In this talk, we will discuss a nonparametric approach for comparing two modern samples, being valued in (non-)Euclidean spaces, using rank statistics. We will elaborate on a distribution-free generalization of rank statistics based on bipartite ranking methods in particular. This new class encompasses the classic univariate framework, namely used for testing statistical homogeneity or independence, while naturally mitigating the effects of undesirable values. We will relate those problems to Receiver Operating Characteristic (ROC) analysis, and provide probabilistic finite-sample uniform guarantees of the testing errors. Convincing experimental studies will illustrate the advantages of this approach compared to state-of-the art methods.
We will end this talk with important open questions for advancing generative models, including for comparing observational data using causal methods. This talk is based on joint works with Stephan Clémençon (Télécom Paris) and Nicolas Vayatis (ENS Paris-Saclay).
Biography
Myrto Limnios is a Bernoulli Instructor at Ecole Polytechnique Fédérale de Lausanne (EPFL), Switzerland. Her research is primarily driven by the development of new nonparametric learning methods for comparing datasets and understanding causal relations using real-world data, with focus on proving nonasymptotic generalization properties.
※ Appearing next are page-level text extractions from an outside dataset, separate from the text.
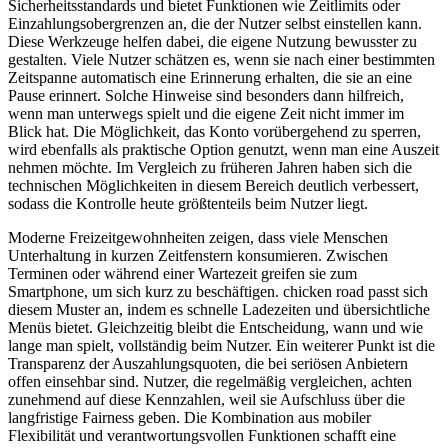
Sicherheitsstandards und bietet Funktionen wie Zeitlimits oder
Einzahlungsobergrenzen an, die der Nutzer selbst einstellen kann.
Diese Werkzeuge helfen dabei, die eigene Nutzung bewusster zu
gestalten. Viele Nutzer schätzen es, wenn sie nach einer bestimmten
Zeitspanne automatisch eine Erinnerung erhalten, die sie an eine
Pause erinnert. Solche Hinweise sind besonders dann hilfreich,
wenn man unterwegs spielt und die eigene Zeit nicht immer im
Blick hat. Die Möglichkeit, das Konto vorübergehend zu sperren,
wird ebenfalls als praktische Option genutzt, wenn man eine Auszeit
nehmen möchte. Im Vergleich zu früheren Jahren haben sich die
technischen Möglichkeiten in diesem Bereich deutlich verbessert,
sodass die Kontrolle heute größtenteils beim Nutzer liegt.
Moderne Freizeitgewohnheiten zeigen, dass viele Menschen
Unterhaltung in kurzen Zeitfenstern konsumieren. Zwischen
Terminen oder während einer Wartezeit greifen sie zum
Smartphone, um sich kurz zu beschäftigen. chicken road passt sich
diesem Muster an, indem es schnelle Ladezeiten und übersichtliche
Menüs bietet. Gleichzeitig bleibt die Entscheidung, wann und wie
lange man spielt, vollständig beim Nutzer. Ein weiterer Punkt ist die
Transparenz der Auszahlungsquoten, die bei seriösen Anbietern
offen einsehbar sind. Nutzer, die regelmäßig vergleichen, achten
zunehmend auf diese Kennzahlen, weil sie Aufschluss über die
langfristige Fairness geben. Die Kombination aus mobiler
Flexibilität und verantwortungsvollen Funktionen schafft eine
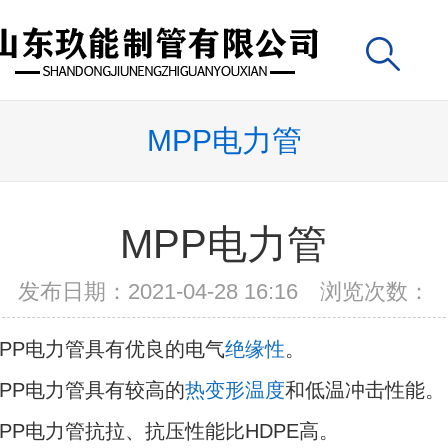
MPP电力管
MPP电力管
发布日期：2021-04-28 16:16 浏览次数：
MPP电力管具有优良的电气
绝缘性
。
MPP电力管具有较高的
热变形温度
和低温冲击性能。
MPP电力管抗拉、抗压性能比HDPE高。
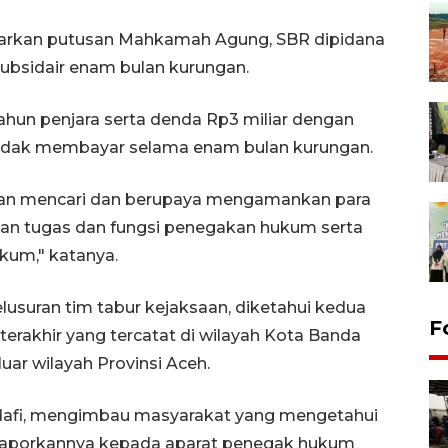
rkan putusan Mahkamah Agung, SBR dipidana
 subsidair enam bulan kurungan.
hun penjara serta denda Rp3 miliar dengan
 tidak membayar selama enam bulan kurungan.
utan mencari dan berupaya mengamankan para
aan tugas dan fungsi penegakan hukum serta
kum," katanya.
usuran tim tabur kejaksaan, diketahui kedua
F
terakhir yang tercatat di wilayah Kota Banda
uar wilayah Provinsi Aceh.
dafi, mengimbau masyarakat yang mengetahui
laporkannya kepada aparat penegak hukum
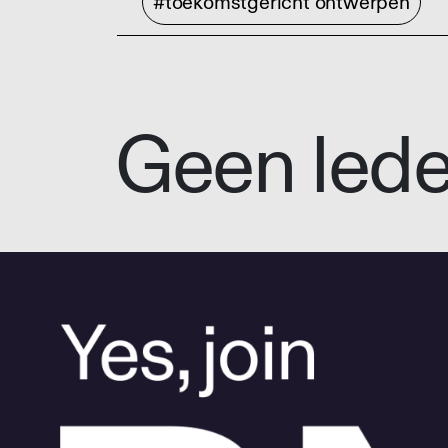
#toekomstgericht ontwerpen
Geen led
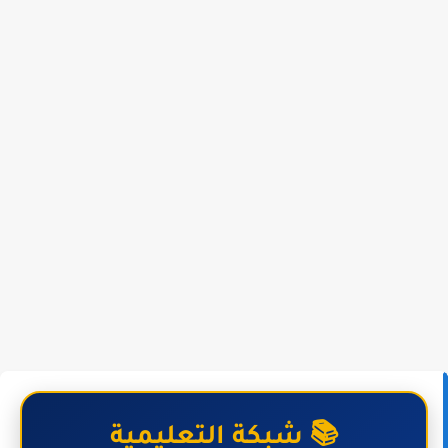
📚 شبكة التعليمية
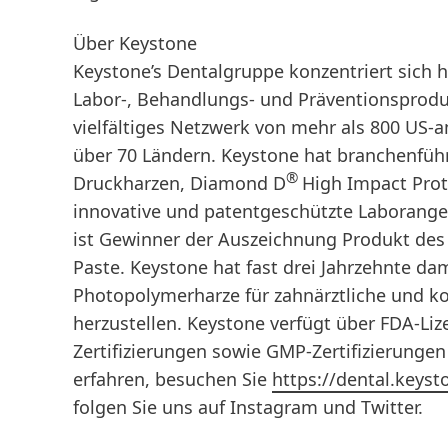
Über Keystone
Keystone’s Dentalgruppe konzentriert sich h
Labor-, Behandlungs- und Präventionsprodukt
vielfältiges Netzwerk von mehr als 800 US-
über 70 Ländern. Keystone hat branchenführ
®
Druckharzen, Diamond D
High Impact Prot
innovative und patentgeschützte Laborange
ist Gewinner der Auszeichnung Produkt des 
Paste. Keystone hat fast drei Jahrzehnte d
Photopolymerharze für zahnärztliche und 
herzustellen. Keystone verfügt über FDA-Li
Zertifizierungen sowie GMP-Zertifizierunge
erfahren, besuchen Sie
https://dental.keys
folgen Sie uns auf Instagram und Twitter.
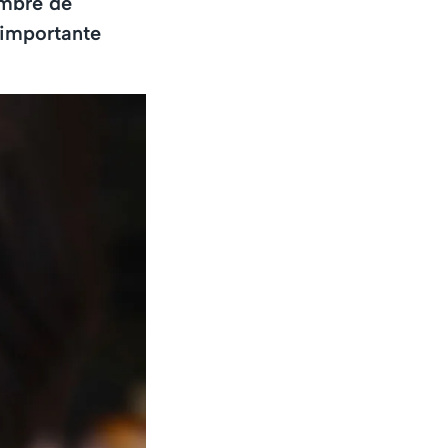
ombre de
 importante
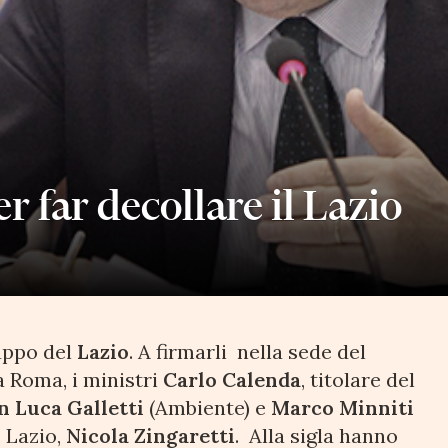
r far decollare il Lazio
luppo del
Lazio
. A firmarli nella sede del
 Roma, i ministri
Carlo Calenda
, titolare del
n Luca Galletti
(Ambiente) e
Marco Minniti
e Lazio,
Nicola Zingaretti
. Alla sigla hanno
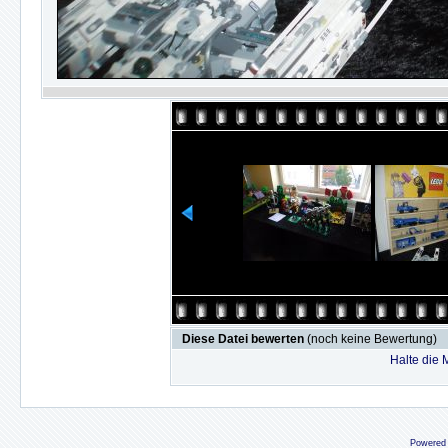
Diese Datei bewerten
(noch keine Bewertung)
Halte die
Powered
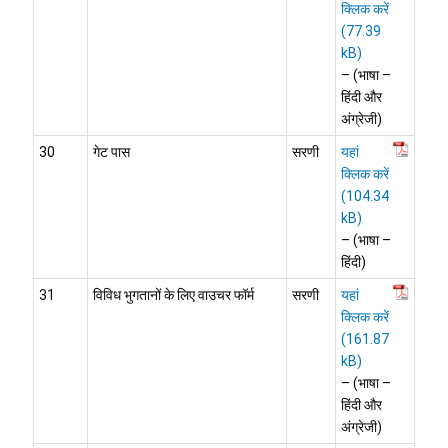
क्लिक करें
– (भाषा –
हिंदी और
अंग्रेजी)
30
गेट पास
सरणी
यहां
क्लिक करें
– (भाषा –
हिंदी)
31
विविध भुगतानों के लिए वाउचर फॉर्म
सरणी
यहां
क्लिक करें
– (भाषा –
हिंदी और
अंग्रेजी)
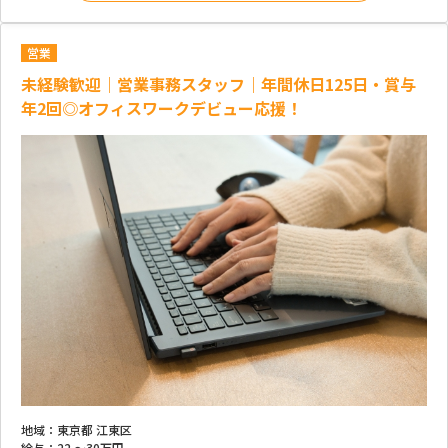
営業
未経験歓迎｜営業事務スタッフ｜年間休日125日・賞与
年2回◎オフィスワークデビュー応援！
地域：
東京都 江東区
給与：
22 ～
30万円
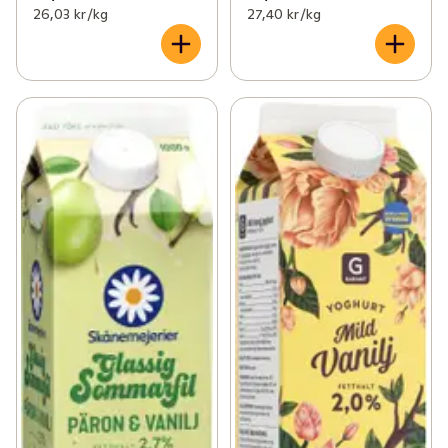
26,03 kr /kg
27,40 kr /kg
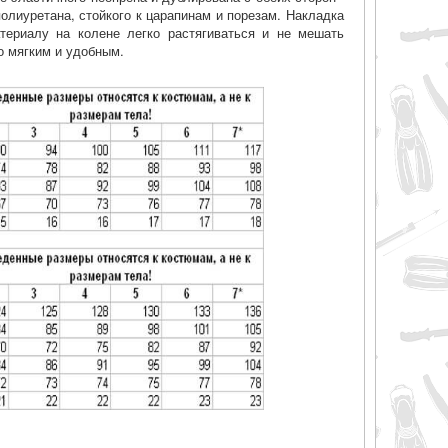
полиуретана, стойкого к царапинам и порезам. Накладка
териалу на колене легко растягиваться и не мешать
о мягким и удобным.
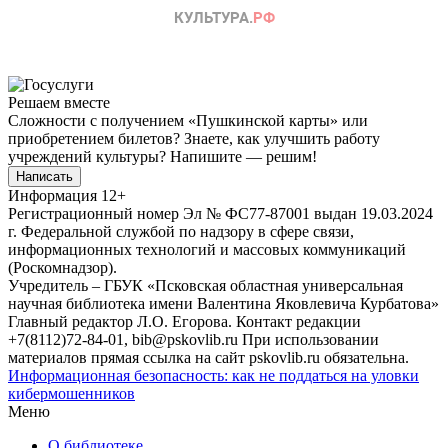
Решаем вместе
Сложности с получением «Пушкинской карты» или
приобретением билетов? Знаете, как улучшить работу
учреждений культуры?
Напишите — решим!
Написать
Информация
12+
Регистрационный номер Эл № ФС77-87001 выдан 19.03.2024
г. Федеральной службой по надзору в сфере связи,
информационных технологий и массовых коммуникаций
(Роскомнадзор).
Учредитель – ГБУК «Псковская областная универсальная
научная библиотека имени Валентина Яковлевича Курбатова»
Главный редактор Л.О. Егорова. Контакт редакции
+7(8112)72-84-01, bib@pskovlib.ru
При использовании
материалов прямая ссылка на сайт pskovlib.ru обязательна.
Информационная безопасность: как не поддаться на уловки
кибермошенников
Меню
О библиотеке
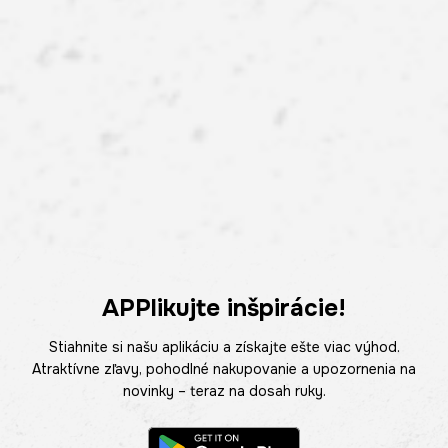
APPlikujte inšpirácie!
Stiahnite si našu aplikáciu a získajte ešte viac výhod.
Atraktívne zľavy, pohodlné nakupovanie a upozornenia na
novinky – teraz na dosah ruky.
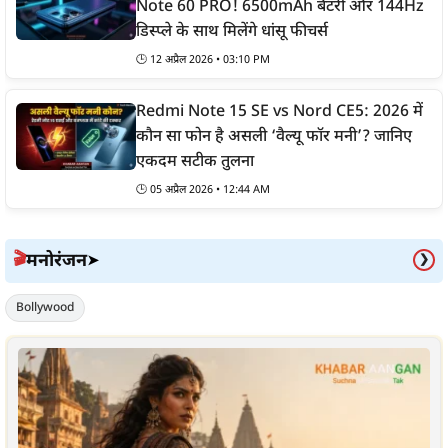
Note 60 PRO! 6500mAh बैटरी और 144Hz
डिस्प्ले के साथ मिलेंगे धांसू फीचर्स
🕒
12 अप्रैल 2026 • 03:10 PM
Redmi Note 15 SE vs Nord CE5: 2026 में
कौन सा फोन है असली ‘वैल्यू फॉर मनी’? जानिए
एकदम सटीक तुलना
🕒
05 अप्रैल 2026 • 12:44 AM
मनोरंजन
🎬
➤
❯
Bollywood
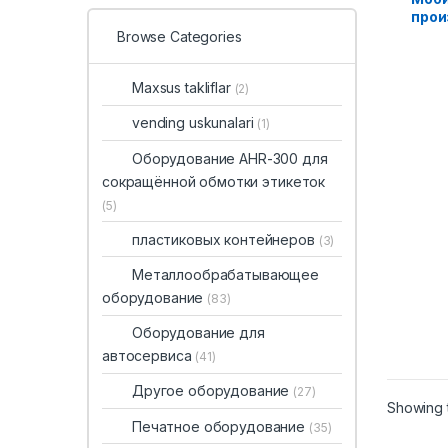
прои
Browse Categories
Maxsus takliflar
(2)
vending uskunalari
(1)
Оборудование AHR-300 для
сокращённой обмотки этикеток
(5)
пластиковых контейнеров
(3)
Металлообрабатывающее
оборудование
(83)
Оборудование для
автосервиса
(41)
Другое оборудование
(27)
Showing t
Печатное оборудование
(35)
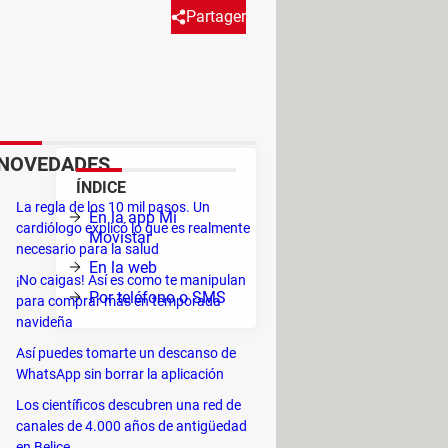
Partager
erador es Movistar Chile, aquí
ndo!
NOVEDADES
ÍNDICE
con
La regla de los 10 mil pasos. Un
En la app Mi
cardiólogo explicó lo que es realmente
en la
Movistar
necesario para la salud
En la web
¡No caigas! Así es como te manipulan
Por teléfono o SMS
para comprar más en temporada
navideña
Así puedes tomarte un descanso de
WhatsApp sin borrar la aplicación
Los científicos descubren una red de
canales de 4.000 años de antigüedad
en Belice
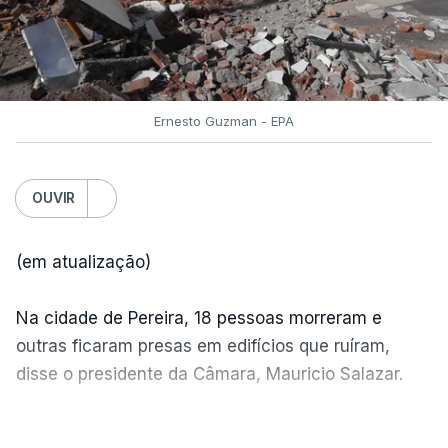
Ernesto Guzman - EPA
OUVIR
(em atualização)
Na cidade de Pereira, 18 pessoas morreram e
outras ficaram presas em edifícios que ruíram,
disse o presidente da Câmara, Mauricio Salazar.
Em Manizales, outras duas pessoas morreram,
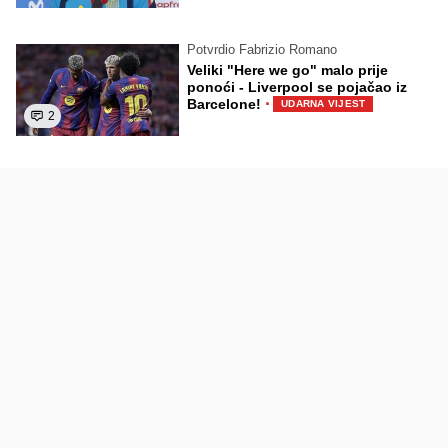
Potvrdio Fabrizio Romano
Veliki "Here we go" malo prije
ponoći - Liverpool se pojačao iz
·
Barcelone!
UDARNA VIJEST
2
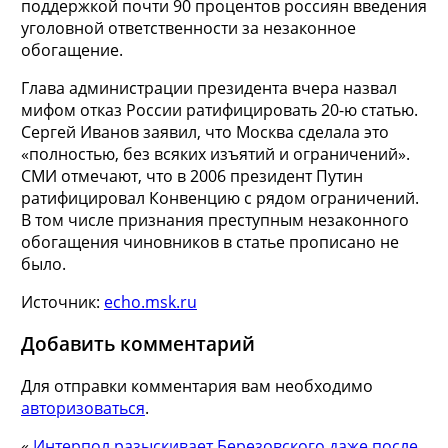
поддержкой почти 90 процентов россиян введения
уголовной ответственности за незаконное
обогащение.
Глава администрации президента вчера назвал
мифом отказ России ратифицировать 20-ю статью.
Сергей Иванов заявил, что Москва сделала это
«полностью, без всяких изъятий и ограничений».
СМИ отмечают, что в 2006 президент Путин
ратифицировал Конвенцию с рядом ограничений.
В том числе признания преступным незаконного
обогащения чиновников в статье прописано не
было.
Источник:
echo.msk.ru
Добавить комментарий
Для отправки комментария вам необходимо
авторизоваться
.
«
Интерпол разыскивает Березовского даже после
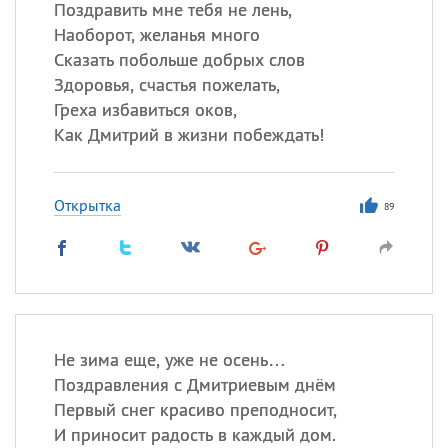
Поздравить мне тебя не лень,
Наоборот, желанья много
Сказать побольше добрых слов
Здоровья, счастья пожелать,
Греха избавиться оков,
Как Дмитрий в жизни побеждать!
Открытка
89
Не зима еще, уже не осень…
Поздравления с Дмитриевым днём
Первый снег красиво преподносит,
И приносит радость в каждый дом.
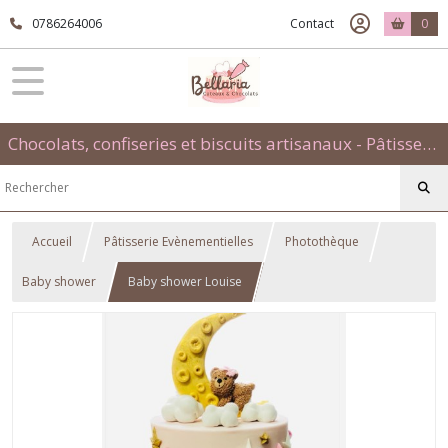
0786264006
Contact
0
Chocolats, confiseries et biscuits artisanaux - Pâtisseries évènementielles et traditionnelles
Accueil
Pâtisserie Evènementielles
Photothèque
Baby shower
Baby shower Louise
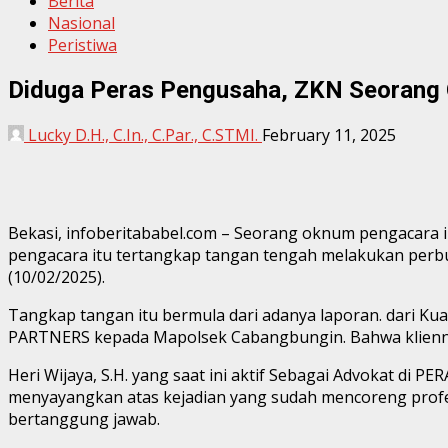
Berita
Nasional
Peristiwa
Diduga Peras Pengusaha, ZKN Seorang
Lucky D.H., C.In., C.Par., C.STMI.
February 11, 2025
Bekasi, infoberitababel.com – Seorang oknum pengacara i
pengacara itu tertangkap tangan tengah melakukan perb
(10/02/2025).
Tangkap tangan itu bermula dari adanya laporan. dari K
PARTNERS kepada Mapolsek Cabangbungin. Bahwa kliennya
Heri Wijaya, S.H. yang saat ini aktif Sebagai Advokat di
menyayangkan atas kejadian yang sudah mencoreng profesi
bertanggung jawab.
She is specialized in statistical learning theory, stochastic modeling, hypothesis testing methods and causal reasoning, that are motivated by challenging multidisciplinary applications.
Myrto grew up in France, and got two Masters from Université Paris Diderot (M2MO) and Ecole des Mines Nancy in applied mathematics. She obtained her Ph.D. from Ecole Normale Supérieure (ENS) Paris-Saclay, supervised by Prof. Nicolas Vayatis, and entitled “Rank processes and statistical applications in high dimension”. Before joining EPFL, she was a Postdoctoral Fellow for two years, at Copenhagen University, Department of Mathematics, and worked with Prof. Niels R. Hansen on causal methods for continuous-time high-dimensional data.